Climate of Contempt: How to Rescue the U.S. Energy Transition from Voter Partisanship, by David B Spence, 2024. "Spence explores the effects of polarization*, partisanship, and propaganda on energy policy and considers how to build a broader climate coalition. He contends that cooperation on this crucial issue is still possible, but it will require sustained person-to-person engagement across ideological and partisan boundaries to foster a more productive dialogue. Providing a timely and incisive understanding of the politics of the energy transition, Climate of Contempt suggests new paths forward and offers hope for a net-zero future."

(* a mixture of ideology and social media which spreads half truths and falsehoods, and sows division and anger.)
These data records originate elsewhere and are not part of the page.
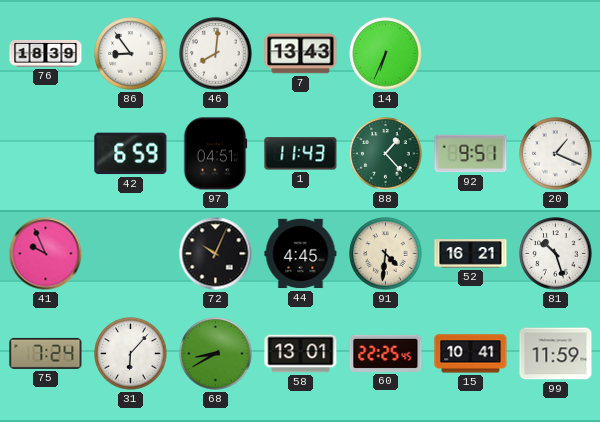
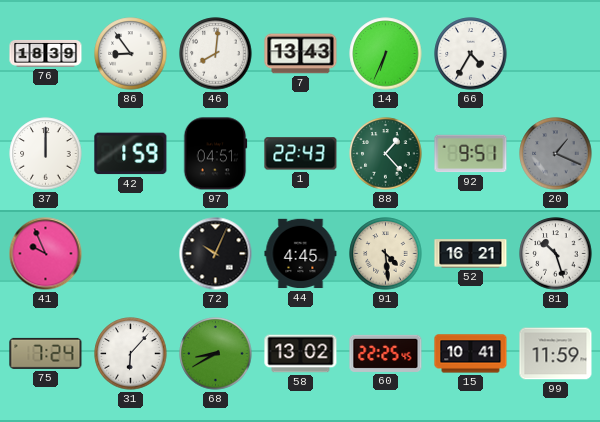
66: none -> 4:35
37: none -> 12:00
42: 6:59 -> 1:59
1: 11:43 -> 22:43
20 dial: white -> grey
91: 4:31 -> 4:29
58: 13:01 -> 13:02
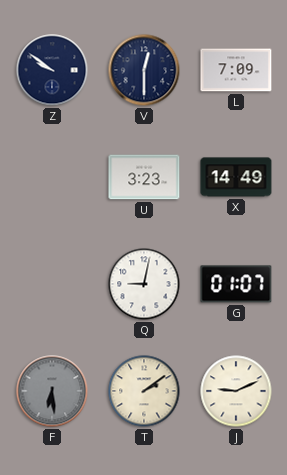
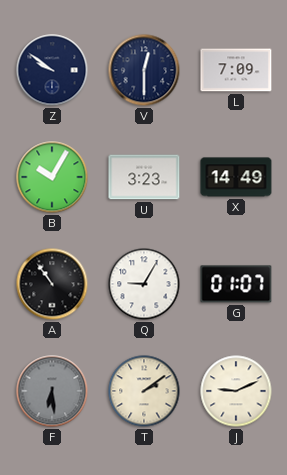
B: none -> 10:05
A: none -> 10:54
Q: 9:02 -> 9:05
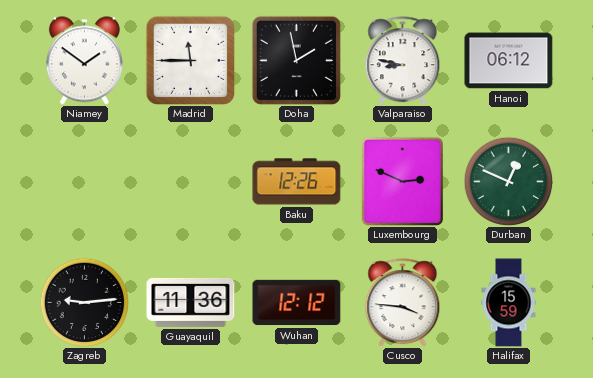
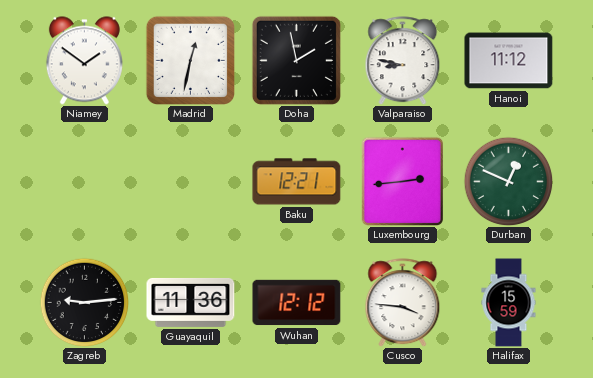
Madrid: 11:45 -> 12:32
Hanoi: 06:12 -> 11:12
Baku: 12:26 -> 12:21
Luxembourg: 2:49 -> 2:44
Crossings: How Road Ecology is Shaping the Future of Our Planet by Ben Goldfarb, 2023. The author considers road ecology (the study of the devastating ecological effects of roads and highways) a "moral mandate" in the vein of Aldo Leopold: "a thing is right when it tends to preserve the integrity, stability and beauty of the biotic community."  This can be through wildlife crossings (bridges, tunnels, culverts), providing nourishing roadside plants, mapping migrations routes, deconstructing logging tracks, etc.  Roadkill is seen as the "inevitable cost of modernity...the allure of the car is so strong that it justifies it," a conundrum so similar to society's fossil fuel addiction! This book is a treasure trove of information and quite a cast of characters in the field. And it was gratifying to see sections on local efforts such as salmon passageways and the wildlife bridge on I-90. 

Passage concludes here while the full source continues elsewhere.